We go after clients that have income-generating assets, namely consumer asset companies, auto leasing companies, aviation, and companies that have long-term contracts of supply, such as contracts with the government over a period of 3-5 years. We can put financing packages around that stream of income because it is predictable. That is what we go after. Our investors on the other side are mainly institutional investors, sometime banks, and those who are looking for income generating assets rather than putting their money away and waiting for it grow. People aspiring to make huge gains would go for private equity, but our side of the business involves more calculated risk with manageable predictable yields in the range of 4 to 7%. Certain clients like to invest in such products because their capital is relatively secure and they have an identifiable source of income that will generate for a period of three months, six months, or a year; they like to play it safe.

What trends are you seeing in the sukuk market?

Mainly for consumer financing companies because they have an ongoing need for funding. They are willing to do mudharabah sukuk and musharakah sukuk. There is a growing trend for green sukuks, sukuks that go into funding environmental friendly projects, which is basically directing funding toward an ethical part of the economy. It falls under the same structure as either wadiah, musharakah, leasing, or mudaraba. Our commercial paper program for alghanim, which won an award for innovation. We then bought on their behalf on a third party basis, and they deferred all their sales to our account with a yield up to a certain limit. Anything over and above was their profit. They made a huge profit without having to commit their capital. For the investors, they were happy to see the cash coming in and the short-term nature of the transaction for the client.

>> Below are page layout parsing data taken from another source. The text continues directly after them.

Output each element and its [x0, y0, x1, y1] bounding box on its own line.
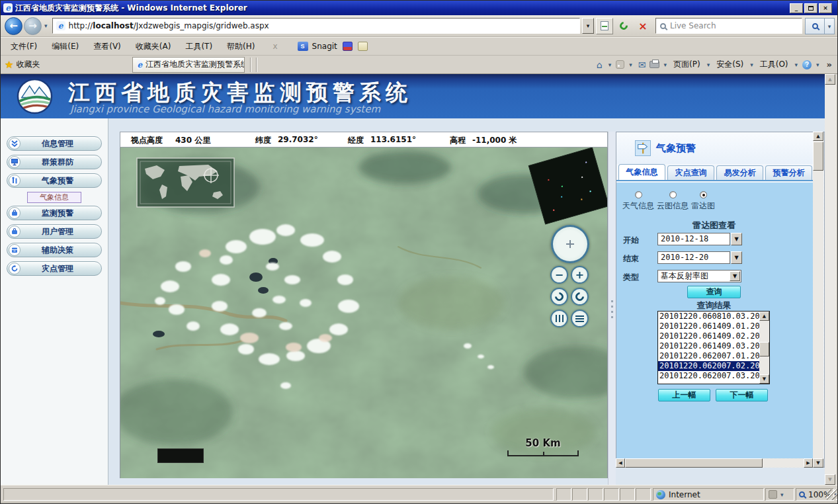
- help-dropdown[interactable]: ▾: [814, 62, 822, 68]
- tools-menu-dropdown[interactable]: ▾: [792, 62, 801, 68]
- query-button[interactable]: 查询: [687, 286, 741, 298]
- scroll-thumb[interactable]: [625, 458, 763, 468]
- list-scrollbar[interactable]: ▲ ▼: [759, 312, 769, 384]
- result-row[interactable]: 20101220.061409.01.20.: [658, 321, 769, 331]
- snagit-capture-button[interactable]: [343, 42, 353, 51]
- tilt-button[interactable]: [550, 310, 568, 327]
- sidebar-item-weather-warning[interactable]: 气象预警: [7, 173, 102, 188]
- pan-control[interactable]: [551, 225, 589, 263]
- scroll-down-icon[interactable]: ▼: [825, 474, 835, 485]
- minimize-button[interactable]: _: [790, 3, 803, 13]
- menu-help[interactable]: 帮助(H): [220, 38, 262, 55]
- sidebar-item-disaster-management[interactable]: 灾点管理: [7, 261, 102, 276]
- scroll-left-icon[interactable]: ◀: [616, 458, 625, 468]
- menu-view[interactable]: 查看(V): [86, 38, 128, 55]
- read-mail-button[interactable]: ✉: [637, 60, 648, 70]
- result-row[interactable]: 20101220.062007.03.20.: [658, 371, 769, 381]
- favorites-button[interactable]: 收藏夹: [16, 59, 40, 70]
- safety-menu-button[interactable]: 安全(S): [714, 59, 745, 70]
- result-row[interactable]: 20101220.062007.02.20.: [658, 361, 769, 371]
- print-button[interactable]: [649, 61, 659, 68]
- compatibility-view-button[interactable]: [596, 18, 613, 34]
- radio-icon[interactable]: [700, 191, 707, 198]
- panel-horizontal-scrollbar[interactable]: ◀ ▶: [616, 458, 813, 468]
- results-listbox[interactable]: 20101220.060810.03.20. 20101220.061409.0…: [657, 311, 770, 384]
- history-dropdown[interactable]: ▾: [42, 22, 50, 29]
- scroll-down-icon[interactable]: ▼: [813, 458, 823, 468]
- start-date-input[interactable]: 2010-12-18: [657, 233, 730, 245]
- home-dropdown[interactable]: ▾: [606, 62, 614, 68]
- result-row[interactable]: 20101220.062007.01.20.: [658, 351, 769, 361]
- next-image-button[interactable]: 下一幅: [716, 389, 768, 401]
- radio-icon[interactable]: [635, 191, 642, 198]
- page-menu-button[interactable]: 页面(P): [671, 59, 702, 70]
- radio-option-cloud[interactable]: 云图信息: [655, 191, 690, 212]
- forward-button[interactable]: →: [24, 17, 42, 35]
- feeds-dropdown[interactable]: ▾: [626, 62, 635, 68]
- rotate-ccw-button[interactable]: [550, 288, 568, 306]
- snagit-editor-button[interactable]: [358, 42, 368, 51]
- result-row[interactable]: 20101220.060810.03.20.: [658, 312, 769, 321]
- sidebar-item-user-management[interactable]: 用户管理: [7, 224, 102, 239]
- snagit-toolbar[interactable]: S Snagit: [298, 42, 337, 51]
- scroll-up-icon[interactable]: ▲: [759, 312, 769, 321]
- chevron-down-icon[interactable]: ▾: [780, 491, 784, 498]
- scroll-up-icon[interactable]: ▲: [813, 132, 823, 141]
- scroll-up-icon[interactable]: ▲: [825, 74, 835, 85]
- address-input[interactable]: e http://localhost/Jxdzwebgis_mapgis/gri…: [52, 18, 580, 34]
- radio-icon[interactable]: [669, 191, 677, 198]
- page-scrollbar[interactable]: ▲ ▼: [825, 74, 835, 485]
- print-dropdown[interactable]: ▾: [661, 62, 670, 68]
- map-panel-splitter[interactable]: [608, 132, 616, 485]
- menu-tools[interactable]: 工具(T): [178, 38, 220, 55]
- address-dropdown[interactable]: ▾: [582, 18, 594, 34]
- pan-right-icon[interactable]: [576, 239, 585, 249]
- scroll-thumb[interactable]: [759, 342, 769, 357]
- menu-edit[interactable]: 编辑(E): [44, 38, 86, 55]
- sidebar-item-group-prevention[interactable]: 群策群防: [7, 155, 102, 169]
- result-row[interactable]: 20101220.061409.02.20.: [658, 331, 769, 341]
- page-menu-dropdown[interactable]: ▾: [704, 62, 713, 68]
- end-date-dropdown[interactable]: ▼: [731, 251, 742, 264]
- rotate-cw-button[interactable]: [571, 288, 589, 306]
- start-date-dropdown[interactable]: ▼: [731, 233, 742, 245]
- search-input[interactable]: Live Search: [655, 18, 802, 34]
- sidebar-item-info-management[interactable]: 信息管理: [7, 136, 102, 151]
- search-go-button[interactable]: [805, 18, 825, 34]
- back-button[interactable]: ←: [5, 17, 22, 35]
- previous-image-button[interactable]: 上一幅: [658, 389, 710, 401]
- scroll-thumb[interactable]: [813, 142, 823, 171]
- tab-warning-analysis[interactable]: 预警分析: [765, 165, 812, 180]
- title-bar[interactable]: e 江西省地质灾害监测预警系统 - Windows Internet Explo…: [1, 1, 838, 15]
- close-button[interactable]: ×: [819, 3, 832, 13]
- maximize-button[interactable]: [804, 3, 817, 13]
- pan-left-icon[interactable]: [555, 239, 564, 249]
- toolbar-overflow-button[interactable]: »: [824, 60, 835, 69]
- scroll-right-icon[interactable]: ▶: [804, 458, 813, 468]
- chevron-down-icon[interactable]: ▼: [730, 271, 740, 281]
- help-button[interactable]: ?: [802, 60, 812, 69]
- zoom-in-button[interactable]: +: [571, 266, 589, 284]
- zoom-out-button[interactable]: −: [550, 266, 568, 284]
- protected-mode-cell[interactable]: ▾: [765, 488, 794, 501]
- menu-favorites[interactable]: 收藏夹(A): [128, 38, 179, 55]
- tab-disaster-query[interactable]: 灾点查询: [667, 165, 714, 180]
- radio-option-weather[interactable]: 天气信息: [621, 191, 655, 212]
- layers-button[interactable]: [571, 310, 589, 327]
- end-date-input[interactable]: 2010-12-20: [657, 251, 730, 264]
- tab-current-page[interactable]: e 江西省地质灾害监测预警系统: [132, 57, 245, 73]
- stop-button[interactable]: ×: [634, 18, 651, 34]
- menu-file[interactable]: 文件(F): [3, 38, 44, 55]
- sidebar-subitem-weather-info[interactable]: 气象信息: [27, 192, 81, 203]
- tab-susceptibility-analysis[interactable]: 易发分析: [716, 165, 763, 180]
- tools-menu-button[interactable]: 工具(O): [758, 59, 790, 70]
- panel-vertical-scrollbar[interactable]: ▲ ▼: [813, 132, 823, 468]
- radio-option-radar[interactable]: 雷达图: [686, 191, 720, 212]
- sidebar-item-decision-support[interactable]: 辅助决策: [7, 243, 102, 257]
- resize-grip[interactable]: [827, 489, 837, 500]
- result-row[interactable]: 20101220.061409.03.20.: [658, 341, 769, 351]
- pan-up-icon[interactable]: [566, 229, 575, 238]
- sidebar-item-monitoring-warning[interactable]: 监测预警: [7, 206, 102, 220]
- safety-menu-dropdown[interactable]: ▾: [747, 62, 756, 68]
- search-options-dropdown[interactable]: ▾: [825, 18, 835, 34]
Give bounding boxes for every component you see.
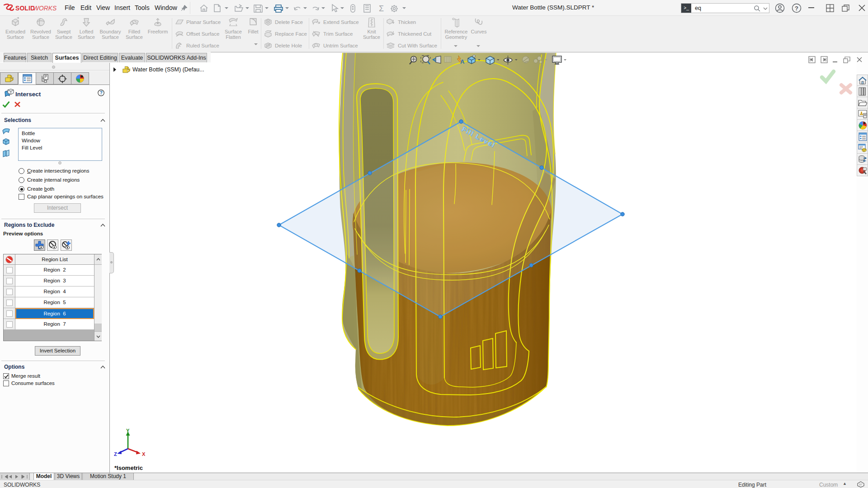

They were happy to see an increase in sales and, notwithstanding that, they were getting a substantial amount of profit at the back end, because we only took 7% and the balance was for their account. It is win-win for the client, for the investors, and for us.

Do you foresee an increase in the utilization of Islamic finance principles from non-Muslims in the near future?

Sharia law does not discriminate between people according to their faith. Under sharia law, gambling is not allowed, unethical activities are not allowed, and profit should not be exorbitant, because it is limited to what is the norm and it is pretty much flexible. Two non-Muslims can transact according to sharia; there is nothing to stop them if they find the profits suitable. If the Prophet (pbuh) was transacting with non-Muslims that means that it is pretty much open and it is universal. A substantial number of the sukuk issuances in the Malaysian market are for Chinese-owned companies, because they find it as an efficient market, cheaper, and some times there are tax benefits when using sharia structures as opposed to normal conventional structures. In the 1980s we started to see Islamic finance companies investing in the US market because they were never allowed to invest in international equity. Sukuk means a joint ownership stake in an asset. So the projects are two-tiered, the first tier is tradeable paper, which is called sukuk stock; but the second tier, which is at the transaction level, is totally different when it comes to leasing and musharaka. These are totally different products; one is leasing and the other is partnership. So that is why it is a dual-level structures, with applications on many different structures.